MILAN (Reuters) - Italy’s main medicines regulator gave the go-ahead on Tuesday for human clinical trials on raloxifene, a generic osteoporosis drug that researchers hope may also help reduce COVID-19 symptoms and make patients less infectious.
The drug was identified as a potential COVID-19 treatment by researchers using supercomputers to screen more than 400,000 molecules for chemical characteristics that might inhibit the virus, focusing on those already approved for use in humans.
Andrea Beccari, from Excalate4Cov, a public-private consortium led by Italy’s Dompé Farmaceutici, said researchers hoped that raloxifene - a generic drug known as a selective oestrogen receptor modulator - would block replication of the virus in cells and thus slow down progress of the disease.
“It inhibits virus replication, thus preventing the worsening of patients with mild symptoms, and also decreases infectivity, limiting the viral load,” said Marco Allegretti, head of research at Dompé Farmaceutici.

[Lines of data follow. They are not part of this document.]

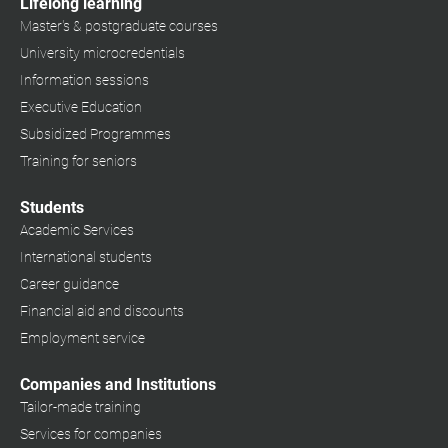
Lifelong learning
Master's & postgraduate courses
University microcredentials
Information sessions
Executive Education
Subsidized Programmes
Training for seniors
Students
Academic Services
International students
Career guidance
Financial aid and discounts
Employment service
Companies and Institutions
Tailor-made training
Services for companies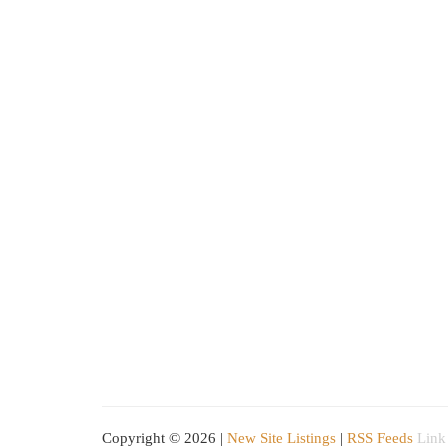
Copyright © 2026 |
New Site Listings
|
RSS Feeds
Link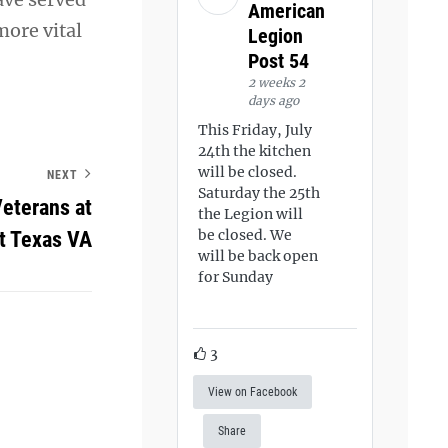
American
more vital
Legion
Post 54
2 weeks 2
days ago
This Friday, July
24th the kitchen
will be closed.
NEXT
Saturday the 25th
Veterans at
the Legion will
be closed. We
t Texas VA
will be back open
for Sunday
3
View on Facebook
Share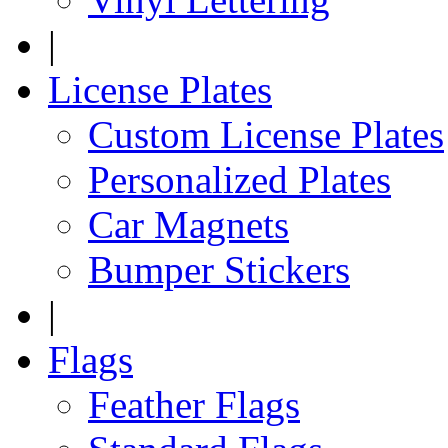
|
License Plates
Custom License Plates
Personalized Plates
Car Magnets
Bumper Stickers
|
Flags
Feather Flags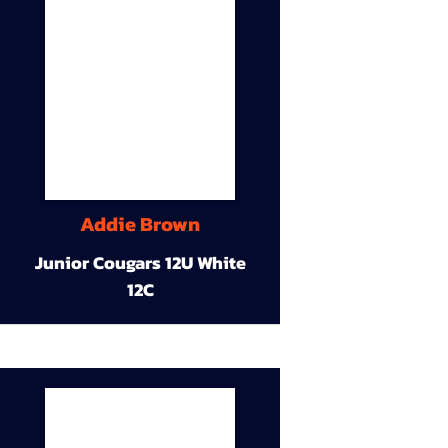
Addie Brown
Junior Cougars 12U White
12C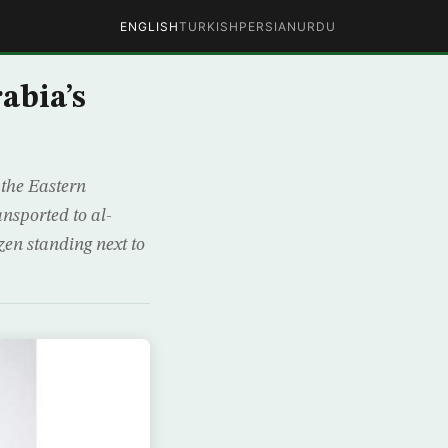
ENGLISH
TURKISH
PERSIAN
URDU
abia’s
the Eastern
nsported to al-
zen standing next to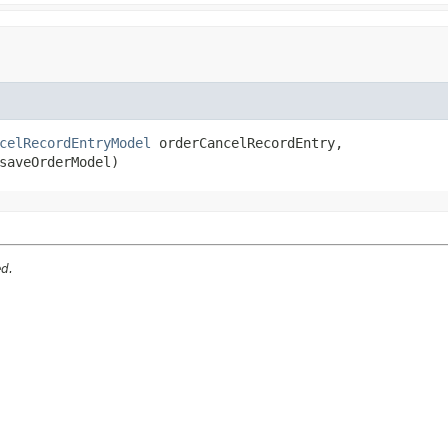
celRecordEntryModel
 orderCancelRecordEntry,

saveOrderModel)
ed.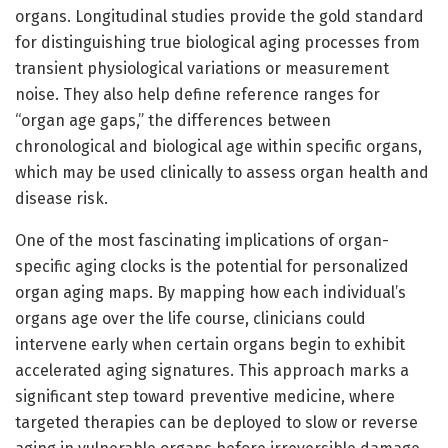
organs. Longitudinal studies provide the gold standard
for distinguishing true biological aging processes from
transient physiological variations or measurement
noise. They also help define reference ranges for
“organ age gaps,” the differences between
chronological and biological age within specific organs,
which may be used clinically to assess organ health and
disease risk.
One of the most fascinating implications of organ-
specific aging clocks is the potential for personalized
organ aging maps. By mapping how each individual’s
organs age over the life course, clinicians could
intervene early when certain organs begin to exhibit
accelerated aging signatures. This approach marks a
significant step toward preventive medicine, where
targeted therapies can be deployed to slow or reverse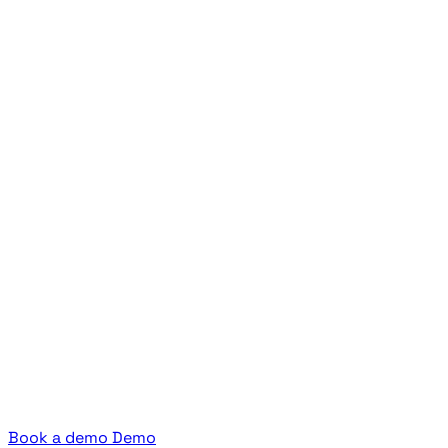
Book a demo
Demo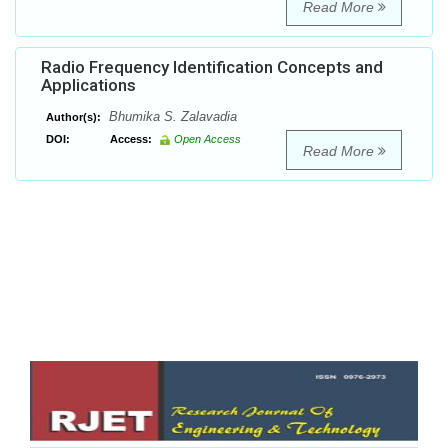
Read More
Radio Frequency Identification Concepts and
Applications
Bhumika S. Zalavadia
Author(s):
DOI:
Access:
Open Access
Read More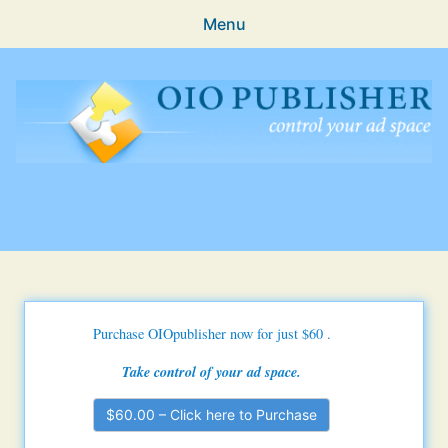
Menu
Features
Guides & Tutorials
FAQ
OIO Publisher Ad Manager
Support
Subscriptions
Purchase History
Purchase OIOpublisher now for just $60
.
My Downloads
Take control of your ad space.
Login
$60.00 – Click here to Purchase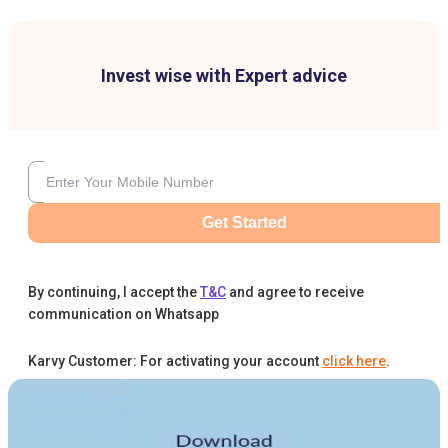
Invest wise with Expert advice
Get Started
By continuing, I accept the
T&C
and agree to receive
communication on Whatsapp
Karvy Customer: For activating your account
click here
.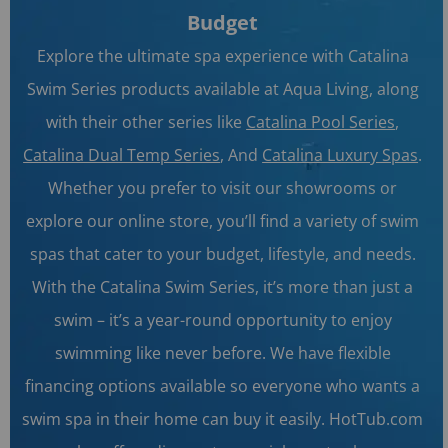
Budget
Explore the ultimate spa experience with Catalina
Swim Series products available at Aqua Living, along
with their other series like
Catalina Pool Series
,
Catalina Dual Temp Series
, And
Catalina Luxury Spas
.
Whether you prefer to visit our showrooms or
explore our online store, you’ll find a variety of swim
spas that cater to your budget, lifestyle, and needs.
With the Catalina Swim Series, it’s more than just a
swim – it’s a year-round opportunity to enjoy
swimming like never before. We have flexible
financing options available so everyone who wants a
swim spa in their home can buy it easily. HotTub.com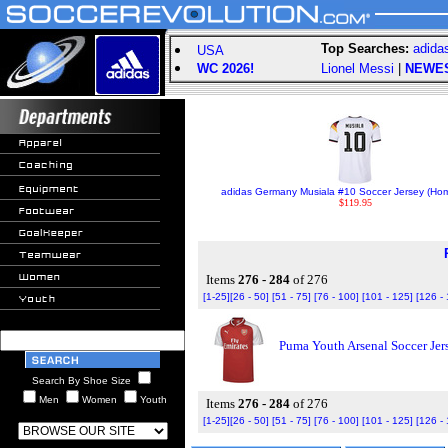
Top Searches:
adida
USA
WC 2026!
Lionel Messi
|
NEWE
adidas Germany Musiala #10 Soccer Jersey (Ho
$119.95
Items
276 - 284
of 276
[1-25]
[26 - 50]
[51 - 75]
[76 - 100]
[101 - 125]
[126 -
Puma Youth Arsenal Soccer Jer
Search By Shoe Size
Men
Women
Youth
Items
276 - 284
of 276
[1-25]
[26 - 50]
[51 - 75]
[76 - 100]
[101 - 125]
[126 -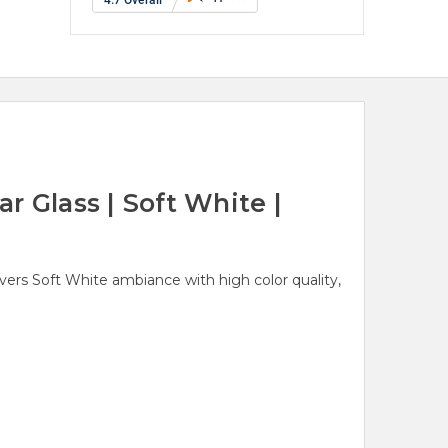
 Glass | Soft White |
ivers Soft White ambiance with high color quality,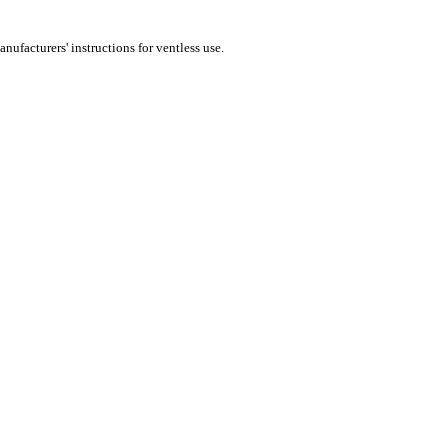
nufacturers' instructions for ventless use.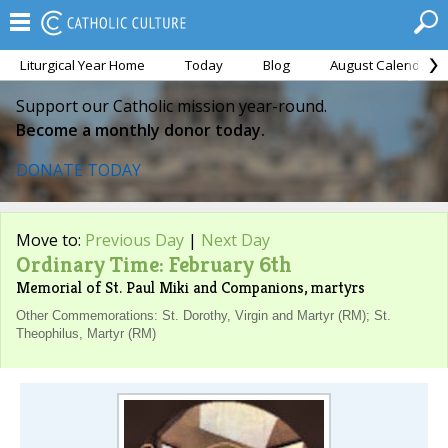
Liturgical Year Home
Today
Blog
August Calendar
Support our Catholic mission year-round.
Become a monthly donor today.
DONATE TODAY
Move to:
Previous Day
|
Next Day
Ordinary Time: February 6th
Memorial of St. Paul Miki and Companions, martyrs
Other Commemorations: St. Dorothy, Virgin and Martyr (RM); St.
Theophilus, Martyr (RM)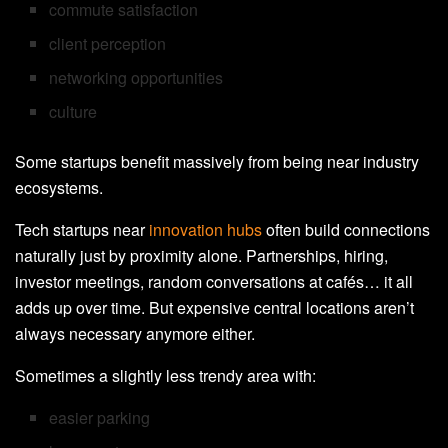
commute satisfaction
client perception
networking opportunities
culture
Some startups benefit massively from being near industry
ecosystems.
Tech startups near
innovation hubs
often build connections
naturally just by proximity alone. Partnerships, hiring,
investor meetings, random conversations at cafés… it all
adds up over time. But expensive central locations aren’t
always necessary anymore either.
Sometimes a slightly less trendy area with:
easier parking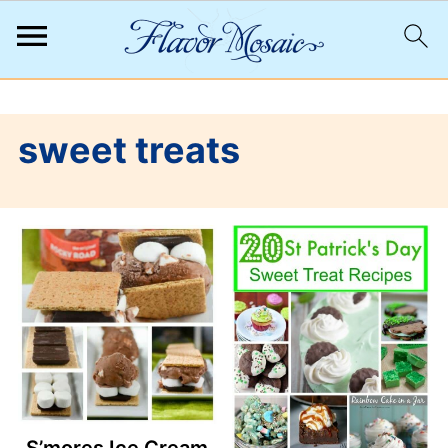
;
sweet treats
S’mores Ice Cream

There was some evidence early in the coronavirus pandemic that oestrogen present in pre-menopausal women might have a protective effect against the virus. Some scientists think raloxifene, which is prescribed to strengthen the bones of older women with lower levels of oestrogen, the female hormone, may provide the same kind of protection.
The trial will involve 450 hospital and home patients at Rome’s Spallanzani Hospital and Humanitas in Milan in the initial phase.
They will be given a seven-day treatment of raloxifene capsules in a randomised sample and 174 more people may be added in the final stage. Enrolment will last 12 weeks.
The Excalate4Cov platform is backed by the European Commission and coordinates supercomputing centres in Italy, Germany and Spain with pharmaceutical companies and research centres, including the University of Louvain, Fraunhofer Institut, Politecnico di Milano and Spallanzani Hospital.
It uses a chemical library of 500 billion molecules and can process 3 million molecules per second using four supercomputers of more than 122 Petaflops, a unit of computing speed equal to one thousand trillion floating-point operations a second.
Researchers harnessed the power of the supercomputers to create a three-dimensional structure of 12 coronavirus proteins and conduct simulations to see where the proteins may be attacked by a drug.
“It took a million hours of calculation,” Beccari said, adding that, as research continued, it may be possible to develop second-generation drugs superior to raloxifene.